As I write this, my gut tells me that Super Bowl XXXIX will be decided midway through the second quarter, so the only remaining elements of suspense are:

a) What’s the over/under on the number of Freddie Mitchell body parts that will litter the post-game field after the Patriot secondary he verbally trashed gets through with him?

b) In which quarter will Rodney Harrison prove that Terrell Owens’ overused mouth can, indeed, house a regulation-sized football?

c) Will my daughter get her homework done by 2008?

d) How will my chicken wings, marinated in my own teriyaki sauce, turn out?

I watch TV games with the sound down because, with the precious exception of Keith Jackson, all network telecasters sound alike. I mean, Kinko’s identical.

Hey, the score’s always plastered in the upper, right-hand corner and they always show what down it is.

Who needs those guys?

Years ago, NBC made the inspired experiment of telecasting a Jets-Dolphins game WITHOUT announcers. Why it didn’t catch on, I’ll never know.

These fluff-dried talking heads make a 1-yard run up the middle sound like a 360-degree windmill slam-dunk. Who are they trying to fool?

For fun, I used to make a game of waiting to see how badly the Men with the Golden Tongues butchered names.

Example: Curt Gowdy tripping through Manu “Tusiasiopo.” I quit listening to a certain radio talk show host when he added a vowel to the name of one of my heroes and called him Orlando “Cepedia.”

My guess is that these clowns went to the same broadcasting school, because they sound identical, they have the same fake tan and there’s not one tired cliche that they don’t consider the zenith of intellect.

I didn’t hear the telecast, but I can pretty well reconstruct the important parts:

“I’ll tell ya, Bubba Pigg, ‘Crime Spree’ Wilson’ll come at you like a hookin’ bull.”

“That’s right, Lou Smorals, when I was in the league, he was literally a house afire.”

” (Chuckling) I don’t doubt that, Bubba Pigg. He’ll pull your barge out of the fog and then feed the crew. He can do anything on that football field.”

“You said it, Don Picker, not to mention OFF the field. He’s not called ‘Felonious Monk’ for his charity work.”

(Laughs aplenty.)

“Holy smokin’ Roman candles, Bubba Pigg, you know what they say about that kind of football player, don’t you?”

“No, Don Picker, what do they say?”

“They say that he may have a small belt buckle, but it’s what in his gut that counts!”

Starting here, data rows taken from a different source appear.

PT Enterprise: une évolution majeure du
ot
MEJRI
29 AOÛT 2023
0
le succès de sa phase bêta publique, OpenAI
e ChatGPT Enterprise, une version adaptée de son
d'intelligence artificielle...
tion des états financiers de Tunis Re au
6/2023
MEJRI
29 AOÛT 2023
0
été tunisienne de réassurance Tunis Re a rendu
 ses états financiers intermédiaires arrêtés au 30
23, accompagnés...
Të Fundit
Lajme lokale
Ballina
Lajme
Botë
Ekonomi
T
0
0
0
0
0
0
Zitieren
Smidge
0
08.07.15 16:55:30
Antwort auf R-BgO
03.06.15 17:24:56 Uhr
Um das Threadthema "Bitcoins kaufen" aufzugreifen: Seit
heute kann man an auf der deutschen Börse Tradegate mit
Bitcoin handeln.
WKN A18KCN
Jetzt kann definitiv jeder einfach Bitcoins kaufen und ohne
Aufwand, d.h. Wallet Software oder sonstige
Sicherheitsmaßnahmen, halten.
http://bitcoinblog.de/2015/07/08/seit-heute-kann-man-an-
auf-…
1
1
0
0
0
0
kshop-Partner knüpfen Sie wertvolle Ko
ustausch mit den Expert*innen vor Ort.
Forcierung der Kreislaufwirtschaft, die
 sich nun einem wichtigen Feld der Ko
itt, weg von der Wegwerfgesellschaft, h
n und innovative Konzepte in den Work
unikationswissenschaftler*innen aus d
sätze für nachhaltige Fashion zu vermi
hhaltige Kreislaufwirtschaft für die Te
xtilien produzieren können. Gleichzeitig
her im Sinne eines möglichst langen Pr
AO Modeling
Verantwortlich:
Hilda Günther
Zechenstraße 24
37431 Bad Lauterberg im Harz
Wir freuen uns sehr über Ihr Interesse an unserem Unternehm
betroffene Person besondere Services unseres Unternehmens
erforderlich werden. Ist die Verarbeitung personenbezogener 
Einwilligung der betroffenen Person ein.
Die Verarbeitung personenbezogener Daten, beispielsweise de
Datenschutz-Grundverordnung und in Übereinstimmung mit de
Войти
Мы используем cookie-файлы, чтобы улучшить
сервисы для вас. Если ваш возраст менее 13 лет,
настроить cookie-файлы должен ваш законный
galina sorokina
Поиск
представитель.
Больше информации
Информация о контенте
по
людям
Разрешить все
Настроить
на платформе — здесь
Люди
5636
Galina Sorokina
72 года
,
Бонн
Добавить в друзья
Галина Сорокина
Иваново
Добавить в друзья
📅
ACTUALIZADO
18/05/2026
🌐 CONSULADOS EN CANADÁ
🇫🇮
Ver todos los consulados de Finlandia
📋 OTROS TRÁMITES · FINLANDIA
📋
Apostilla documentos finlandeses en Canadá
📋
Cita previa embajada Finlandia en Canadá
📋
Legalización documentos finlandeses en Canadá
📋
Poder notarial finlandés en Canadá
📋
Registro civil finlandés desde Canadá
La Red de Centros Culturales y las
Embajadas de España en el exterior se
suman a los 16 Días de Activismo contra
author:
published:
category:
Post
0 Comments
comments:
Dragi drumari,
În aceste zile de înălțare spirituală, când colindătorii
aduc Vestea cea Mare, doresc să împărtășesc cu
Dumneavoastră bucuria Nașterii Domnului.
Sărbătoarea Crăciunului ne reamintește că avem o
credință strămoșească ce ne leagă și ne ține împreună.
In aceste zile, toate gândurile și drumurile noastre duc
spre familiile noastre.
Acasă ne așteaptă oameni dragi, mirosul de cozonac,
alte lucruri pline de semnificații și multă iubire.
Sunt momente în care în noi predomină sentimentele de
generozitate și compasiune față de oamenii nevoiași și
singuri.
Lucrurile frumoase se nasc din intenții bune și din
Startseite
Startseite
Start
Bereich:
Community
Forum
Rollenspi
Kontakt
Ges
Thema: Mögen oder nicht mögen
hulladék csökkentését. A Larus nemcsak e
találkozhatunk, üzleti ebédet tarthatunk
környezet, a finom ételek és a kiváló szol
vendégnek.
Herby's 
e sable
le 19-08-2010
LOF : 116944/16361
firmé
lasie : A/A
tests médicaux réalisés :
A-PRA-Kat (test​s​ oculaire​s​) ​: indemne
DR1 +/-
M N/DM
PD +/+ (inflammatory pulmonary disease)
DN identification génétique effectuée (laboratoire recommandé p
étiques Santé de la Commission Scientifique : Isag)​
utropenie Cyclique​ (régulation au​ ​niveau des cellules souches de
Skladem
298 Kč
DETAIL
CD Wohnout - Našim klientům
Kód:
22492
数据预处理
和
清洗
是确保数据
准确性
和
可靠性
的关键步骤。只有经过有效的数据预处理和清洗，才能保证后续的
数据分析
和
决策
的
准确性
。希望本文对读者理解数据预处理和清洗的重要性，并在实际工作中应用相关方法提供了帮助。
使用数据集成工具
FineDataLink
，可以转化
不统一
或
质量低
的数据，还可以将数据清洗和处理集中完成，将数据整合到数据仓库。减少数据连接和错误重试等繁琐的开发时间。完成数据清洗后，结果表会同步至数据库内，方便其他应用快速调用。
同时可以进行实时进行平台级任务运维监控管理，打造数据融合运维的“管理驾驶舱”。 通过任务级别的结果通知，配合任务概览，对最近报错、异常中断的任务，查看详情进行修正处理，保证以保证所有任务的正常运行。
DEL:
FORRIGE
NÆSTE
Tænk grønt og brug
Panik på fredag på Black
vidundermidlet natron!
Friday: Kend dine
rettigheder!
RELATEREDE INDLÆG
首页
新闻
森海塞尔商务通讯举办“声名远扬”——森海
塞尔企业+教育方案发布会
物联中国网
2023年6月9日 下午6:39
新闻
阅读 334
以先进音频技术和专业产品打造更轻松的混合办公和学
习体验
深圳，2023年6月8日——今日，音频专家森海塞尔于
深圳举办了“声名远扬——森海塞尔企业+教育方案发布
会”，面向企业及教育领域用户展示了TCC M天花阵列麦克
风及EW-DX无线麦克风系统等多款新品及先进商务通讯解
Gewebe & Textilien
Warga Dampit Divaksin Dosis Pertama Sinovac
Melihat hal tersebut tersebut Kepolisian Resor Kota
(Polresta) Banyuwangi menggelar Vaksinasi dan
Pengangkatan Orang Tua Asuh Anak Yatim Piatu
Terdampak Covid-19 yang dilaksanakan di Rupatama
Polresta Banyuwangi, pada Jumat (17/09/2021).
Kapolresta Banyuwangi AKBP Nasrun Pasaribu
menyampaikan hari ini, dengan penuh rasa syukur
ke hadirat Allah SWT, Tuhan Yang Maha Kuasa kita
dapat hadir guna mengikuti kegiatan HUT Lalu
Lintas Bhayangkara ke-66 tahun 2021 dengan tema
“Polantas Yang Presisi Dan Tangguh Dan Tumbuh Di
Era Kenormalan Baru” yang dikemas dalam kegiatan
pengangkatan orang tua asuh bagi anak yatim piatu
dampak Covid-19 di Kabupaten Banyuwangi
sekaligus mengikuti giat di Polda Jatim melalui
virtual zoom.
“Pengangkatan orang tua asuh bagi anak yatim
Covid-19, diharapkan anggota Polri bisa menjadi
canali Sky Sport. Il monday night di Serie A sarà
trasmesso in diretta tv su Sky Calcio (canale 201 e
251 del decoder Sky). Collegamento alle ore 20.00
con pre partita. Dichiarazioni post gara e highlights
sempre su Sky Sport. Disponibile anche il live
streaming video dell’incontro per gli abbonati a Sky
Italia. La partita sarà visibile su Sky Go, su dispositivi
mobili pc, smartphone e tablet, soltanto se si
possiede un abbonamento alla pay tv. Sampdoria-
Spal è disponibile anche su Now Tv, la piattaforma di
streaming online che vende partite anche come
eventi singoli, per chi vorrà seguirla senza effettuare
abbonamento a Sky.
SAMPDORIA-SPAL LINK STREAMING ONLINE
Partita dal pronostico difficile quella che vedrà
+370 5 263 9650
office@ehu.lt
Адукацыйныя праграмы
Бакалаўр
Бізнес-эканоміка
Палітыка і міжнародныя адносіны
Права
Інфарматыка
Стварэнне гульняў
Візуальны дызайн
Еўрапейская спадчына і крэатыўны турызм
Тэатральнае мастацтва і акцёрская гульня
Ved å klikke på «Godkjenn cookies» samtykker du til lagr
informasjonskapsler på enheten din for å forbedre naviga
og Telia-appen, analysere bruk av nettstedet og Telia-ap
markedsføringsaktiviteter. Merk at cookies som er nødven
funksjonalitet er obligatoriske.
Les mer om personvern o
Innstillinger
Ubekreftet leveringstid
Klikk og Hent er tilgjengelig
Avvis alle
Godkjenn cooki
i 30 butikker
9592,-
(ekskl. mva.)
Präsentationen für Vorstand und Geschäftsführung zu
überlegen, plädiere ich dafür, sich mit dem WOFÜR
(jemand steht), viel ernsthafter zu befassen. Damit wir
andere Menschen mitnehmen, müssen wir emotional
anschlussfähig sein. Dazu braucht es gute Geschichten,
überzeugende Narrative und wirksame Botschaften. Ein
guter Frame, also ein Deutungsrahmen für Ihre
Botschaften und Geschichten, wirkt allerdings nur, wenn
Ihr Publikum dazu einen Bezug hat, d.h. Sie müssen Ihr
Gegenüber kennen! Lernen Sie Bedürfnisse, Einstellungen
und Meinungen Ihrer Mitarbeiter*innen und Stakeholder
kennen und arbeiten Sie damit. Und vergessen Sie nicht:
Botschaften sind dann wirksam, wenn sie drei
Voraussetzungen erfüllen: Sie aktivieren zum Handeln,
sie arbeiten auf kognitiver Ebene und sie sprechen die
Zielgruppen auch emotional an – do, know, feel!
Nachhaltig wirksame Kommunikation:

“That’s right, Don Picker. He can really take ‘em to the woodshed!”

(Unbridled guffaws.)

Another thing I bet they did. At what point in the game did they anoint Bill Belichick the latest genius?

Einstein was a genius. Belichick is a football coach. But that doesn’t stop telecasters from throwing the word around, just as they did with Tom Landry, Bill Walsh and Vince Lombardi.

If those guys are geniuses, why does every coach in the league run the same offenses and defenses? Why does every one of them say, “We wanna establish the running game”? And then why do they say, “You win with defense”? And why can’t they just answer a simple question about the game until they’ve seen the films first?

This is the same Belichick they ran out of Cleveland. My hunch says he got a lot smarter when Tom Brady started completing bombs to Deion Branch. Joe Montana boosted Walsh’s IQ 100 points, minimum.

But that doesn’t stop the telecasters.

Except on my set.

By the way, my daughter finished her homework and the wings were luscious.